Table of contents
1. Abstract
What is the difference from other articles: BERT is designed to train a deep two-way representation, using unlabeled data, and then combining left and right context information. (where to improve)
How well does it work: Good results are achieved on 11 NLP tasks. It is necessary to clarify the absolute intensive reading and the relative intensive reading . (what is the result)
2. Introduction:
A brief introduction to the language model: 1. Modeling the relationship between these sentences 2. Recognition of entity naming
Expansion of the first paragraph of the abstract: when using the pre-trained model for feature representation, two strategies are used: feature-based and fine-tuning
Main idea:
How to solve the problems encountered: BERT is used to reduce the language model mentioned before, choose a masked language model (masked language model)
Contribution points: the importance of two-way information (sentences read from left to right, and from right to left), fine-tuning on BERT works well, and the code is open source
3. Conclusion:
Unsupervised pre-training is important (in computer vision, training on unlabeled datasets is better than training on labeled datasets); main contribution is to further generalize these findings to deep bidirectional architectures , enabling the same pretrained model to successfully handle a range of NLP tasks.
4.BERT model algorithm:
Two steps in BERT:
Pre-training: In pre-training, the BERT model is trained on an unlabeled data
Fine-tuning: A BERT model is also suitable for fine-tuning. Its weight is initialized to the weight we got in the middle of pre-training. All weights will be involved in training during fine-tuning (using labeled data).
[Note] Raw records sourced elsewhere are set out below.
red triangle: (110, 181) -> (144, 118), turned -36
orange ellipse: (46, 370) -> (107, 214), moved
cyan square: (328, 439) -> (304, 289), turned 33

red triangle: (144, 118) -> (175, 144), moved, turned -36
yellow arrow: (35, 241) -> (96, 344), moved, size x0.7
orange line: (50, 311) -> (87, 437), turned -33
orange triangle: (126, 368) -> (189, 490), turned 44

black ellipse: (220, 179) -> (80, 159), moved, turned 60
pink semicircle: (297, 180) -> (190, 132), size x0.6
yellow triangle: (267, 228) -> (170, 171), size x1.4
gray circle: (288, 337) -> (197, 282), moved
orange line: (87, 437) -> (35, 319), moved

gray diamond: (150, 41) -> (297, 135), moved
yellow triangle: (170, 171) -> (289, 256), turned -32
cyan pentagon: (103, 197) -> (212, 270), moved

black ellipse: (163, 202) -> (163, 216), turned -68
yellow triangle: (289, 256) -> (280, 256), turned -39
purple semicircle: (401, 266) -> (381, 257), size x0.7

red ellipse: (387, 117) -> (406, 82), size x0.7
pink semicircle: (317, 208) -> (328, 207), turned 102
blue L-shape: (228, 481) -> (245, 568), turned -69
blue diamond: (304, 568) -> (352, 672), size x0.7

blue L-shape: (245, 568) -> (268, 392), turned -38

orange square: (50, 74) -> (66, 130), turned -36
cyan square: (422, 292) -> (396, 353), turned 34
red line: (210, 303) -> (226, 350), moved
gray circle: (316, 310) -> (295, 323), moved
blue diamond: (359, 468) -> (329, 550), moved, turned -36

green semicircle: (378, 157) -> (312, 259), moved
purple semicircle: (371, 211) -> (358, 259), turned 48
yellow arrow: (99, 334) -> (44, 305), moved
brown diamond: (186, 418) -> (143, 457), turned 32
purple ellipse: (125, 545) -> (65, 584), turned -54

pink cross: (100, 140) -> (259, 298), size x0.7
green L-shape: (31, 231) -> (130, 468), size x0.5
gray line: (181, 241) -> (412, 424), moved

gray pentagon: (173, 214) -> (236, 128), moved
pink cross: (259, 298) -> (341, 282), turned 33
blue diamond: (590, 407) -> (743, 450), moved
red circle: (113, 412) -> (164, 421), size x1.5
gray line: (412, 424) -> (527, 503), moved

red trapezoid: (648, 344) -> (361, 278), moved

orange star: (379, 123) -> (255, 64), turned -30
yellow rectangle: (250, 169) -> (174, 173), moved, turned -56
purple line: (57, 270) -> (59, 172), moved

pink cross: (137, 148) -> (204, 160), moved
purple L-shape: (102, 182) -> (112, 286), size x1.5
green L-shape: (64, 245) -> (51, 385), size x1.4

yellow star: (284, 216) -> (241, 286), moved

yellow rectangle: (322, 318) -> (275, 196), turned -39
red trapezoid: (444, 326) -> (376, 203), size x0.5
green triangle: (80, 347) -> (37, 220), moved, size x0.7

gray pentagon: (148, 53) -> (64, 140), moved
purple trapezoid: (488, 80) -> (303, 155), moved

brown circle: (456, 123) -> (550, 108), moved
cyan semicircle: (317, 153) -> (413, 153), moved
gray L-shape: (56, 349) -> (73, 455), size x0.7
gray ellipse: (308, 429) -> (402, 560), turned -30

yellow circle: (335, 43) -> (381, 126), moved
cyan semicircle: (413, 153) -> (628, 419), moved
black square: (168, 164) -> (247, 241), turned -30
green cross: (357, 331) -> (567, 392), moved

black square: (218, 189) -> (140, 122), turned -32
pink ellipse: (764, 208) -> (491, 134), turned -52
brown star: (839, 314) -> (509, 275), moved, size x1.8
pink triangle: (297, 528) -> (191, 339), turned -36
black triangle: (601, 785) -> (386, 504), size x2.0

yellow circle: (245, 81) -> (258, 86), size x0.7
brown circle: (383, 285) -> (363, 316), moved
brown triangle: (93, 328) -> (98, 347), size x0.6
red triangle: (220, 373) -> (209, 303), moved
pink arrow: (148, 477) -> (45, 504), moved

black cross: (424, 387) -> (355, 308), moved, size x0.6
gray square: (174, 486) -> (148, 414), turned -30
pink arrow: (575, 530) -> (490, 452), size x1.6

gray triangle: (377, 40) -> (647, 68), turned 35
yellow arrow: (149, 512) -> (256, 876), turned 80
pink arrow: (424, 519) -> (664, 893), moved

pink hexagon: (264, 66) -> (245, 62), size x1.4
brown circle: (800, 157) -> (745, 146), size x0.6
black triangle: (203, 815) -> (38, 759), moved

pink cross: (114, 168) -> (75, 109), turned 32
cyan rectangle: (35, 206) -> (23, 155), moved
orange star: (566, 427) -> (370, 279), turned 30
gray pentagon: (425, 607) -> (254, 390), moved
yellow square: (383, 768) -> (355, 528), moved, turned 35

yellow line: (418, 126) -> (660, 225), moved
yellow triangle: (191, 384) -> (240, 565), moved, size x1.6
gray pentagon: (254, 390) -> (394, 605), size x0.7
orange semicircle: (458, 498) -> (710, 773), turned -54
Differences between pre-training and fine-tuning:
Two key things in pre-training: objective function and data for pre-training
Architecture of BERT:
It is a multi-layer transformer encoder
5. Summary
The biggest contribution in the conclusion of this paper is bidirectionality (when writing a paper, it is best to have a selling point, not here or there).
What are the disadvantages of choosing bidirectionality? There is something to be gained and some to be lost by making a choice.
The disadvantage is: Compared with GPT (Improving Language Understanding by Generative Pre-Training), BERT uses an encoder, and GPT uses a decoder. BERT is not easy to do machine translation and text summarization (tasks to generate classes).
But classification problems are more common in NLP.
The idea of completely solving the problem: train a very wide and deep model on a large data set, which can be used on many small problems, and improve the performance of small data through fine-tuning (a lot of use in the field of computer vision Years), the larger the model, the better the effect (very simple and violent).